He opened the looked at the piece of paper again, this time reading slowly in other to grasp it’s message.
Mama, good day o *If you’re reading this, it means our discussion didn’t go as smooth as I’d have liked*
I know this must have come as a shock to you. Truth be told it came as a shock to me too. I can’t claim to know what you’re feeling or the thoughts that are going through your mind right now. Disappointment maybe?
Of course you’re disappointed, clearly this wasn’t what you needed to hear especially not now, not at this crucial point in life when all you needed to hear was good news. You deserve that much, you deserve to be happy.
It pains me that I’m the source of your unhappiness, of your disappointment, I’m sure God wouldn’t punish you if you chose to hate me.

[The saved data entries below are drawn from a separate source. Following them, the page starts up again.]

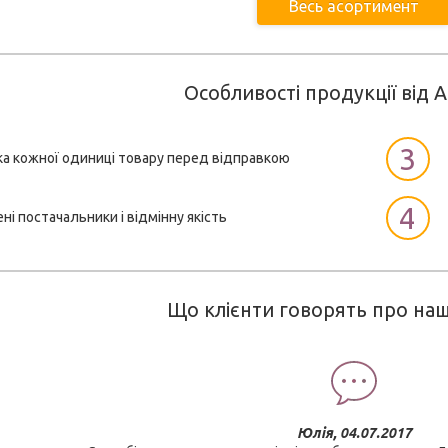
Весь асортимент
Особливості продукції від A
3
ка кожної одиниці товару перед відправкою
4
ні постачальники і відмінну якість
Що клієнти говорять про наш
Юлія, 04.07.2017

Even though I know you won’t, part of me wishes that you would, even if, for just a little while.
I know finding out about my pregnancy wasn’t in your plans at least for another 3-4 years and I can understand your anger, after all a baby clearly isn’t the first class degree you had in mind when you & papa sent me to university.
I know that after Papa’s passing in January, you looked earnestly towards my graduation from university as a source of Joy and solace. SADLY, even that was snatched from your grasp. I never planned to have a baby, then again no student ever really does.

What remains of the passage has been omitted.